La escena seguía sumida en un silencio sepulcral.
Habían llegado preparados, pero al parecer, no lo suficiente.
Amelia miraba tranquilamente a la multitud, sin enojo, sin prisa y sin el menor rastro de nerviosismo.
En realidad, ver a Amelia así sorprendió un poco a Dorian.
Ella no solía tener muchas oportunidades de enfrentarse al público, y él temía que no pudiera manejar a la prensa. Pero a juzgar por su actuación, salvo cuando estaba frente a él que se mostraba un poco tímida, Amelia nunca le había temido a nadie.
Raquel también miraba con cierta sorpresa a Amelia a través de la pantalla.

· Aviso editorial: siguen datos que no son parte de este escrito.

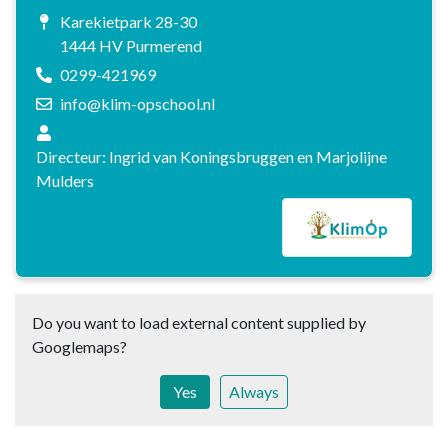
Karekietpark 28-30
1444 HV Purmerend
0299-421969
info@klim-opschool.nl
Directeur: Ingrid van Koningsbruggen en Marjolijne
Mulders
Do you want to load external content supplied by
Googlemaps
?
Yes
Always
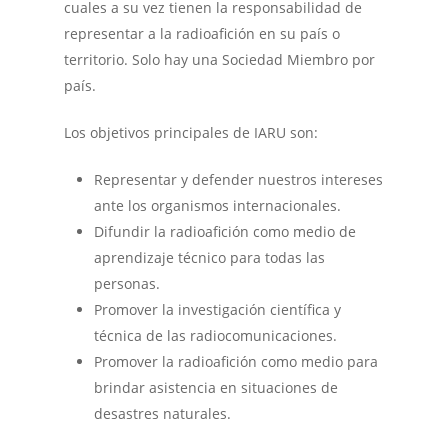
Consejo Directivo
cuales a su vez tienen la responsabilidad de
Boletin RCP
representar a la radioafición en su país o
Servicios al Socio
Extranjeros/Forei
territorio. Solo hay una Sociedad Miembro por
Hazte Socio
país.
IARU
La Radioafición
Los objetivos principales de IARU son:
Descarga eQSL
QSL Bureau
Representar y defender nuestros intereses
Descargas
Repetidoras
ante los organismos internacionales.
Contacto
Difundir la radioafición como medio de
Cursos y Capacitación
aprendizaje técnico para todas las
personas.
Promover la investigación científica y
técnica de las radiocomunicaciones.
Promover la radioafición como medio para
brindar asistencia en situaciones de
desastres naturales.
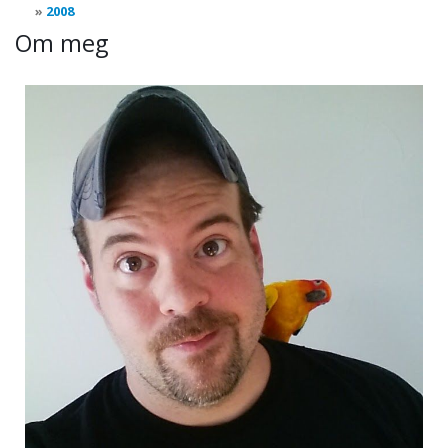
2008
Om meg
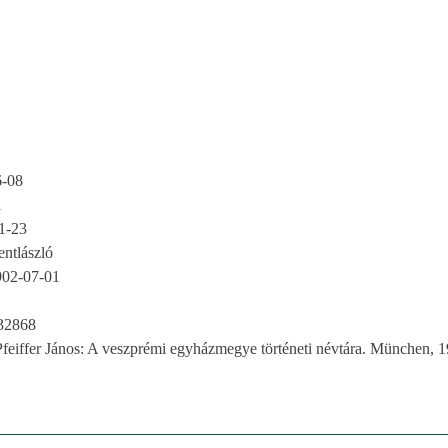
6-08
i
1-23
entlászló
902-07-01
32868
Pfeiffer János: A veszprémi egyházmegye történeti névtára. München, 1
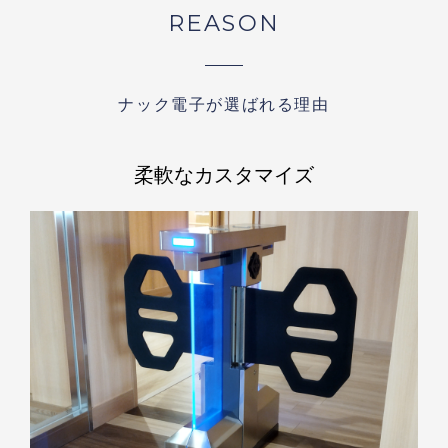
REASON
ナック電子が選ばれる理由
柔軟なカスタマイズ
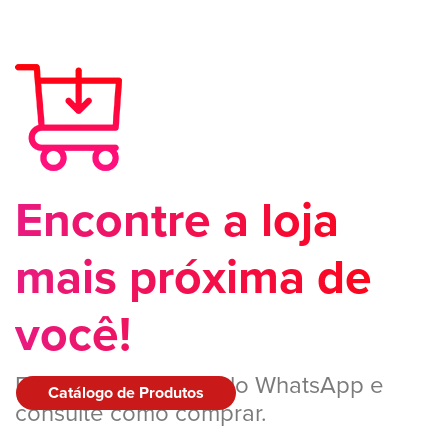
Encontre a loja
mais próxima de
você!
Entre em contato pelo WhatsApp e
Catálogo de Produtos
consulte como comprar.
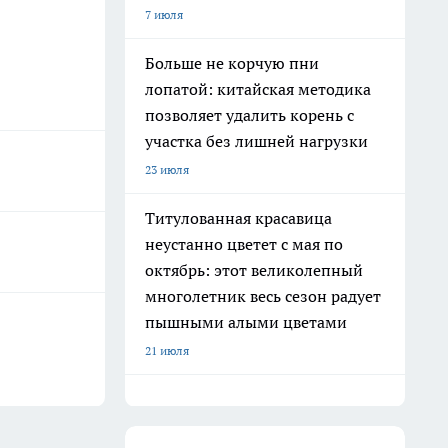
7 июля
Больше не корчую пни
лопатой: китайская методика
позволяет удалить корень с
участка без лишней нагрузки
23 июля
Титулованная красавица
неустанно цветет с мая по
октябрь: этот великолепный
многолетник весь сезон радует
пышными алыми цветами
21 июля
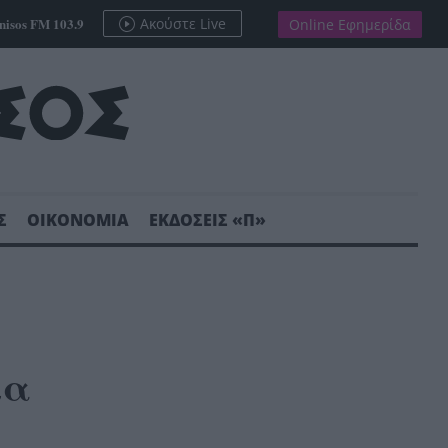
nisos FM 103.9
Ακούστε Live
Online Εφημερίδα
Σ
ΟΙΚΟΝΟΜΙΑ
ΕΚΔΟΣΕΙΣ «Π»
ία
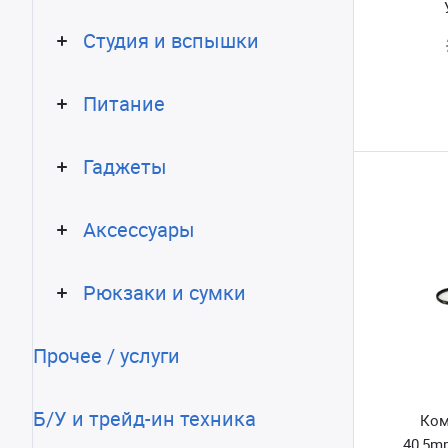
Студия и вспышки
Питание
Гаджеты
Аксессуары
Рюкзаки и сумки
Прочее / услуги
Б/У и трейд-ин техника
Ком
40,5m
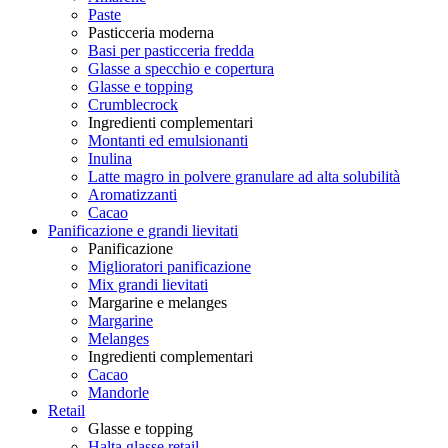
Paste
Pasticceria moderna
Basi per pasticceria fredda
Glasse a specchio e copertura
Glasse e topping
Crumblecrock
Ingredienti complementari
Montanti ed emulsionanti
Inulina
Latte magro in polvere granulare ad alta solubilità
Aromatizzanti
Cacao
Panificazione e grandi lievitati
Panificazione
Miglioratori panificazione
Mix grandi lievitati
Margarine e melanges
Margarine
Melanges
Ingredienti complementari
Cacao
Mandorle
Retail
Glasse e topping
Halta glasse retail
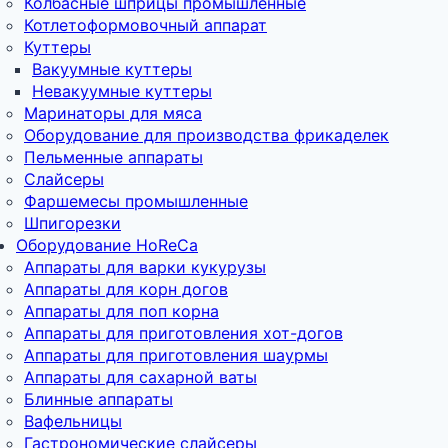
Колбасные шприцы промышленные
Котлетоформовочный аппарат
Куттеры
Вакуумные куттеры
Невакуумные куттеры
Маринаторы для мяса
Оборудование для производства фрикаделек
Пельменные аппараты
Слайсеры
Фаршемесы промышленные
Шпигорезки
Оборудование HoReCa
Аппараты для варки кукурузы
Аппараты для корн догов
Аппараты для поп корна
Аппараты для приготовления хот-догов
Аппараты для приготовления шаурмы
Аппараты для сахарной ваты
Блинные аппараты
Вафельницы
Гастрономические слайсеры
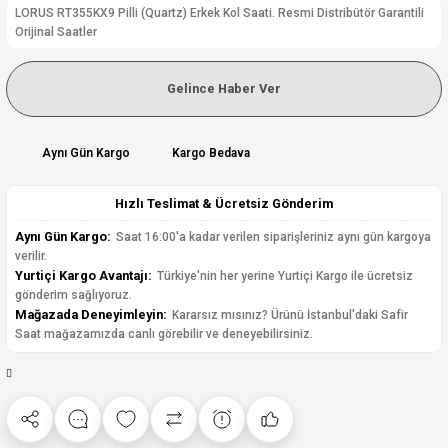
LORUS RT355KX9 Pilli (Quartz) Erkek Kol Saati. Resmi Distribütör Garantili
Orijinal Saatler
Gelince Haber Ver
Aynı Gün Kargo
Kargo Bedava
Hızlı Teslimat & Ücretsiz Gönderim
Aynı Gün Kargo:
Saat 16:00'a kadar verilen siparişleriniz aynı gün kargoya
verilir.
Yurtiçi Kargo Avantajı:
Türkiye'nin her yerine Yurtiçi Kargo ile ücretsiz
gönderim sağlıyoruz.
Mağazada Deneyimleyin:
Kararsız mısınız? Ürünü İstanbul'daki Safir
Saat mağazamızda canlı görebilir ve deneyebilirsiniz.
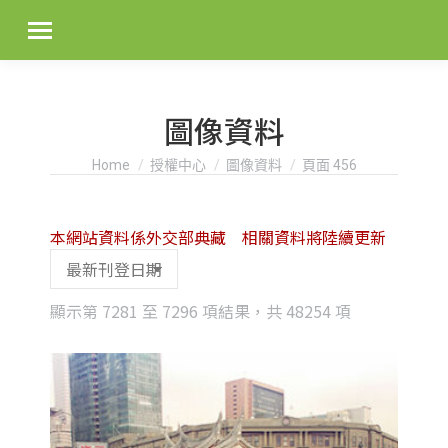
圖像資料
You are here:
Home
授權中心
圖像資料
頁面 456
本網站資料係外交部典藏 相關資料將陸續更新
Sorted
顯示第 7281 至 7296 項結果，共 48254 項
by
latest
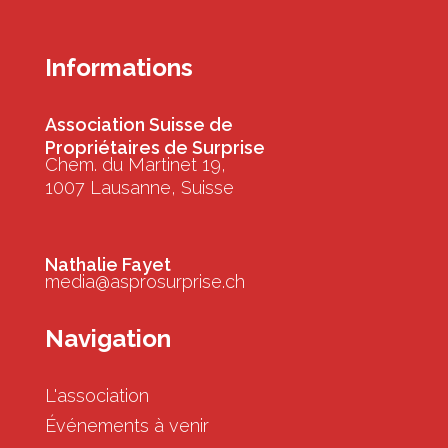
Informations
Association Suisse de
Propriétaires de Surprise
Chem. du Martinet 19,
1007 Lausanne, Suisse
Nathalie Fayet
media@asprosurprise.ch
Navigation
L'association
Événements à venir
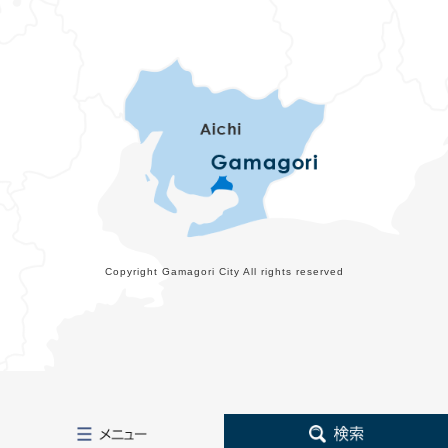
Copyright Gamagori City All rights reserved
メ
検
ニ
索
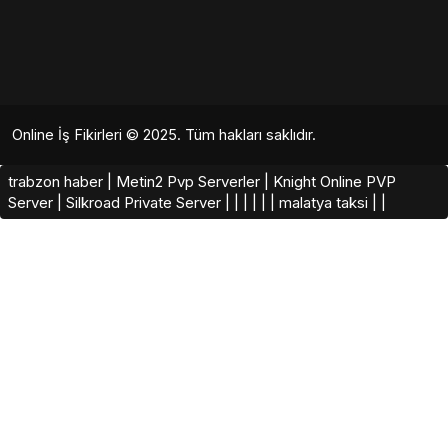
Online İş Fikirleri
© 2025. Tüm hakları saklıdır.
trabzon haber
|
Metin2 Pvp Serverler
|
Knight Online PVP
Server
|
Silkroad Private Server​
|
|
|
|
|
|
malatya taksi
|
|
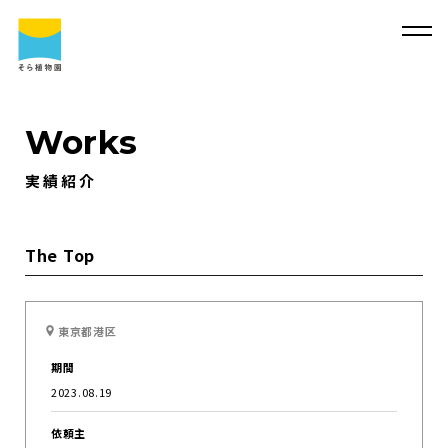
Works
実績紹介
そ
ら
植
物
園
に
つ
い
て
そ
ら
植
物
園
に
つ
い
て
会
社
概
要
事
業
内
容
The Top
代
表
・
西
畠
清
順
に
つ
い
て
実
績
紹
介
東京都港区
そ
ら
植
物
園
の
取
り
組
み
採
用
情
報
期間
サ
ス
テ
ィ
ナ
ビ
リ
テ
ィ
よ
く
あ
る
質
問
2023.08.19
求
人
情
報
依頼主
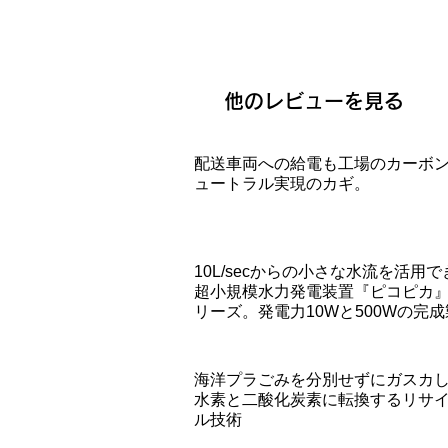
他のレビューを見る
配送車両への給電も工場のカーボ
ュートラル実現のカギ。
10L/secからの小さな水流を活用で
超小規模水力発電装置『ピコピカ
リーズ。発電力10Wと500Wの完
の他、教材用組立キットもあり。
海洋プラごみを分別せずにガスカ
水素と二酸化炭素に転換するリサ
ル技術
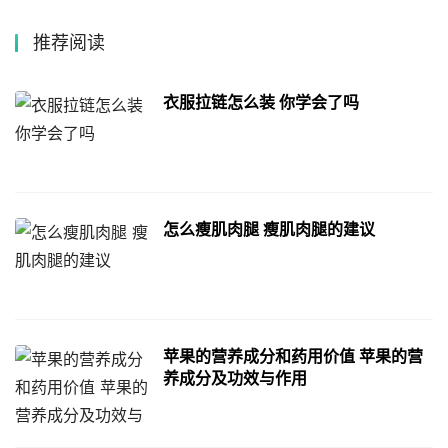
推荐阅读
衣服拉链怎么装 你学会了吗
怎么瘦肌肉腿 瘦肌肉腿的建议
苹果的营养成分和药用价值 苹果的营
养成分及功效与作用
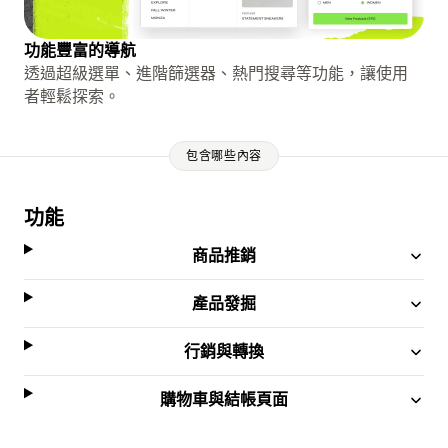
功能豐富的導航
透過超級選單、進階篩選器、熱門搜尋等功能，讓使用
者輕鬆探索。
包含哪些內容
功能
商品推銷
產品發掘
行銷與轉換
購物車與結帳頁面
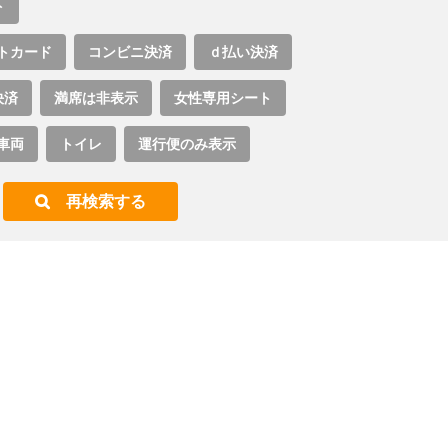
ト
トカード
コンビニ決済
ｄ払い決済
決済
満席は非表示
女性専用シート
車両
トイレ
運行便のみ表示
再検索する
。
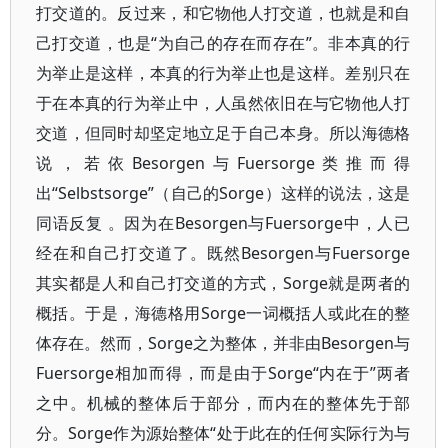
打交道的。反过来，和它物他人打交道，也就是和自
己打交道，也是“为自己的存在而存在”。非本真的行
为举止是这样，本真的行为举止也是这样。差别只在
于在本真的行为举止中，人虽然依旧在与它物他人打
交道，但同时却坚定地立足于自己本身。所以海德格
说，若依Besorgen与Fuersorge类推而得
出“Selbstsorge”（自己的Sorge）这样的说法，这是
同语反复 。因为在Besorgen与Fuersorge中，人已
经在和自己打交道了。既然Besorgen与Fuersorge
其实都是人和自己打交道的方式，Sorge就是两者的
概括。于是，海德格用Sorge一词概括人或此在的整
体存在。然而，Sorge之为整体，并非由Besorgen与
Fuersorge相加而得，而是由于Sorge“内在于”两者
之中。机械的整体后于部分，而内在的整体先于部
分。Sorge作为源始整体“处于此在的任何实际行为与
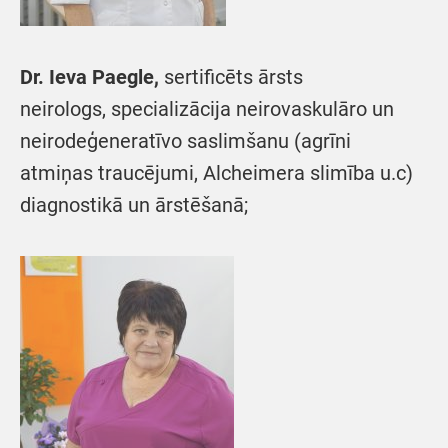
Dr. Ieva Paegle,
sertificēts ārsts
neirologs, specializācija neirovaskulāro un
neirodeģeneratīvo saslimšanu (agrīni
atmiņas traucējumi, Alcheimera slimība u.c)
diagnostikā un ārstēšanā;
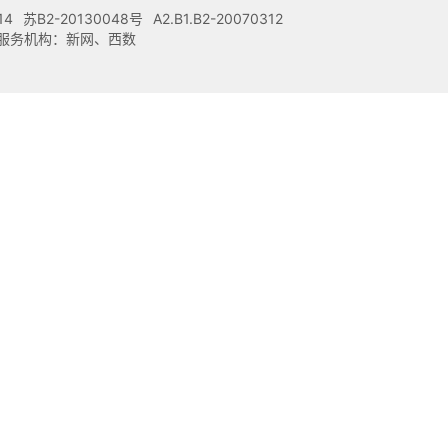
14
苏B2-20130048号
A2.B1.B2-20070312
注册服务机构：新网、西数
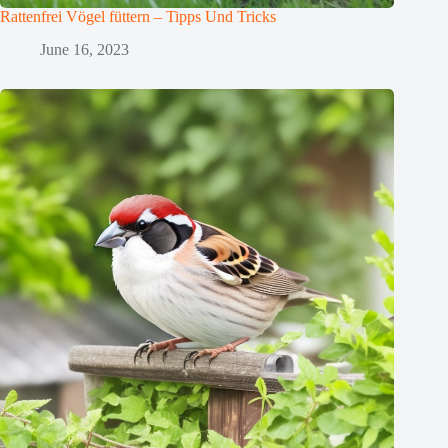
Rattenfrei Vögel füttern – Tipps Und Tricks
June 16, 2023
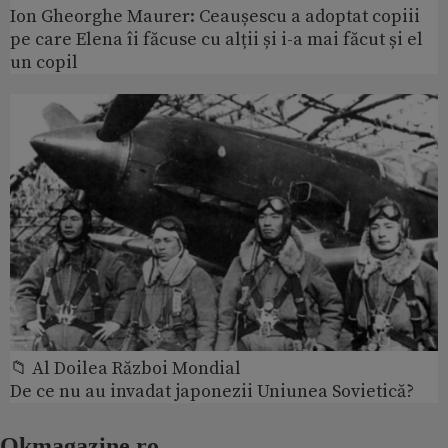
Ion Gheorghe Maurer: Ceaușescu a adoptat copiii
pe care Elena îi făcuse cu alții și i-a mai făcut și el
un copil
📁 Al Doilea Război Mondial
De ce nu au invadat japonezii Uniunea Sovietică?
Okmagazine.ro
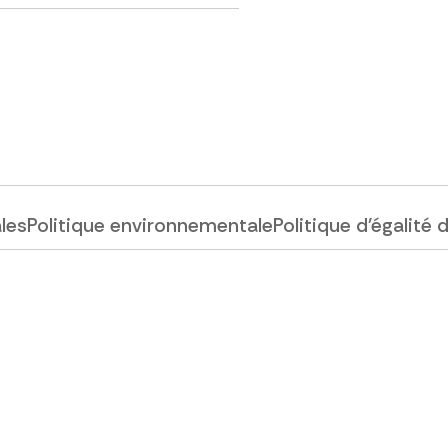
ales
Politique environnementale
Politique d'égalité 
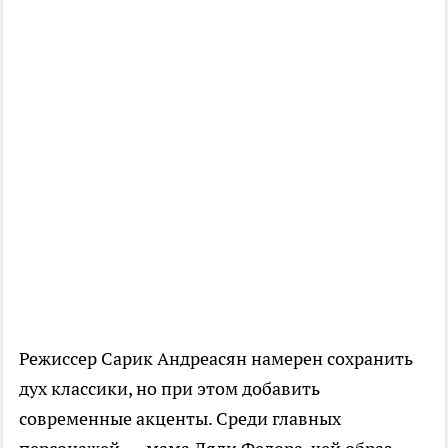
Режиссер Сарик Андреасян намерен сохранить
дух классики, но при этом добавить
современные акценты. Среди главных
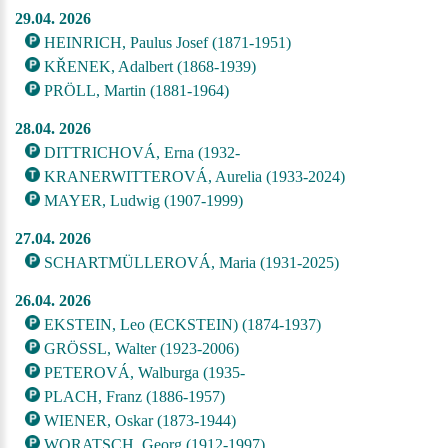
29.04. 2026
HEINRICH, Paulus Josef (1871-1951)
KŘENEK, Adalbert (1868-1939)
PRÖLL, Martin (1881-1964)
28.04. 2026
DITTRICHOVÁ, Erna (1932-
KRANERWITTEROVÁ, Aurelia (1933-2024)
MAYER, Ludwig (1907-1999)
27.04. 2026
SCHARTMÜLLEROVÁ, Maria (1931-2025)
26.04. 2026
EKSTEIN, Leo (ECKSTEIN) (1874-1937)
GRÖSSL, Walter (1923-2006)
PETEROVÁ, Walburga (1935-
PLACH, Franz (1886-1957)
WIENER, Oskar (1873-1944)
WORATSCH, Georg (1912-1997)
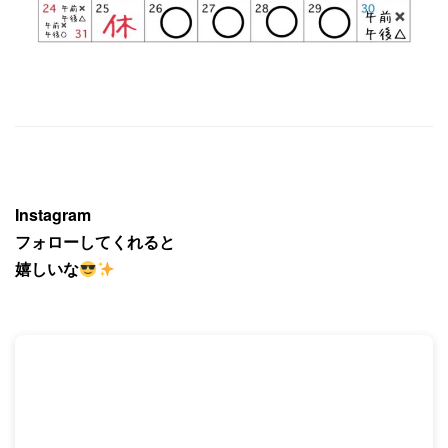
Instagram
フォローしてくれると
嬉しいな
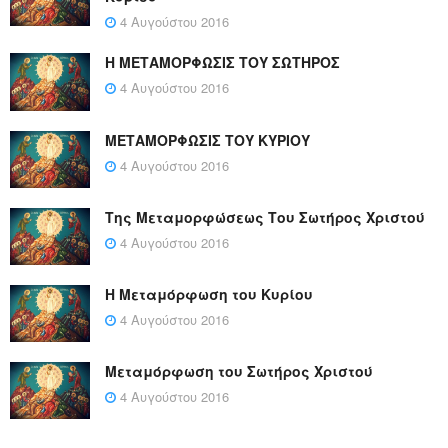
4 Αυγούστου 2016
Η ΜΕΤΑΜΟΡΦΩΣΙΣ ΤΟΥ ΣΩΤΗΡΟΣ
4 Αυγούστου 2016
ΜΕΤΑΜΟΡΦΩΣΙΣ ΤΟΥ ΚΥΡΙΟΥ
4 Αυγούστου 2016
Της Μεταμορφώσεως Του Σωτήρος Χριστού
4 Αυγούστου 2016
Η Μεταμόρφωση του Κυρίου
4 Αυγούστου 2016
Μεταμόρφωση του Σωτήρος Χριστού
4 Αυγούστου 2016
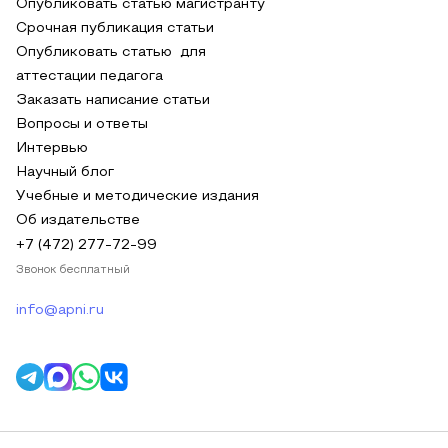
Опубликовать статью магистранту
Срочная публикация статьи
Опубликовать статью для
аттестации педагога
Заказать написание статьи
Вопросы и ответы
Интервью
Научный блог
Учебные и методические издания
Об издательстве
+7 (472) 277-72-99
Звонок бесплатный
info@apni.ru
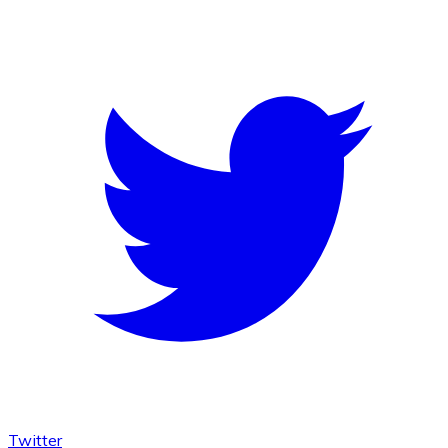
Twitter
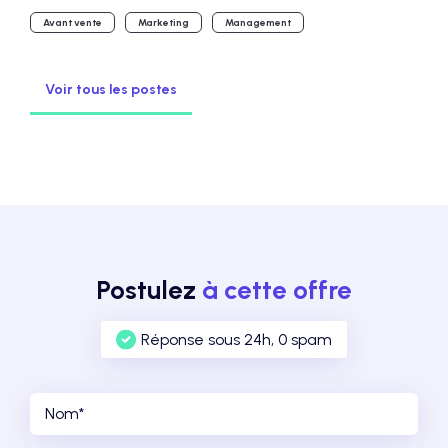
Avant vente
Marketing
Management
Voir tous les postes
Postulez
à cette offre
Réponse sous 24h, 0 spam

Estaba sentada en su auto, justo al otro lado de la calle. No había ido a propósito, simplemente pasaba por ahí y vio a los reporteros buscando problemas. Al ver bajar a Amelia, y por curiosidad hacia la pareja, decidió estacionarse.
Quería ver cómo Dorian defendía a Amelia, pero no esperaba que fuera ella quien diera la cara, y nada menos que en una transmisión en vivo.
La serenidad de Amelia frente a la cámara superaba las expectativas de Raquel.
En su concepto, ese tipo de chicas que conseguían posición gracias a un embarazo usaban su vientre como su mayor ventaja. Solían centrar todos sus esfuerzos en capturar el corazón del hombre y, ante los problemas, solo sabían lloriquear buscando protección. Eso solía despertar el instinto protector masculino; a los hombres les gustaba hacerlo y a ellas les encantaba crear esas oportunidades.
Pero la Amelia en pantalla no se inmutaba ni se apresuraba. Escuchaba pacientemente al reportero y planteaba sus dudas con una lógica impecable. Dorian ni siquiera tuvo que intervenir. Eso discrepaba un poco de la imagen que Raquel tenía de ese tipo de mujeres.
Adela, sentada en el asiento del copiloto, también se vio obligada a ver la entrevista donde Amelia refutaba a los reporteros. Soltó un bufido de molestia:
—Qué necia. El proyecto de la Hacienda Sabín fue rechazado por el comité de evaluación exactamente por el mismo problema. Ayer lo vi. Esta gente miente sin pestañear, qué bien finge. No sé qué le ve Dorian.
—Señorita Soto, tengo entendido que para el proyecto de estilo tradicional que diseñó para el Grupo Sabín, antes de iniciar la obra, la familia Sabín buscó a una autoridad del sector para una reevaluación. El resultado también indicó que el diseñador no consideró los efectos de segundo orden, y que la estructura de gran voladizo generaba un momento flector adicional tras deformarse, omitiendo este efecto en los cálculos. Dos diseños importantes con el mismo problema, ¿cómo explica esto?
Escondido entre la gente, Lorenzo estuvo a punto de soltar una maldición y subir al escenario impulsivamente, pero Yael, que estaba a su lado, lo sujetó con fuerza para evitar que interfiriera en el manejo de la situación por parte de Amelia y Dorian. Aun así, miró con preocupación hacia el estrado.
Amelia frunció ligeramente el ceño. No sabía cuántas personas estaban al tanto del informe de la Hacienda Sabín.
Pero Dorian sí lo sabía. Sus ojos negros se volvieron afilados de inmediato, barriendo al reportero que hizo la pregunta.
Aunque Lorenzo era despistado, ese era el diseño de Amelia; jamás andaría divulgándolo por ahí.
Sin embargo, recordaba que ayer, en casa de los Sabín, el informe de evaluación estaba sobre la mesa de centro, y las hermanas Raquel y Adela habían estado de visita.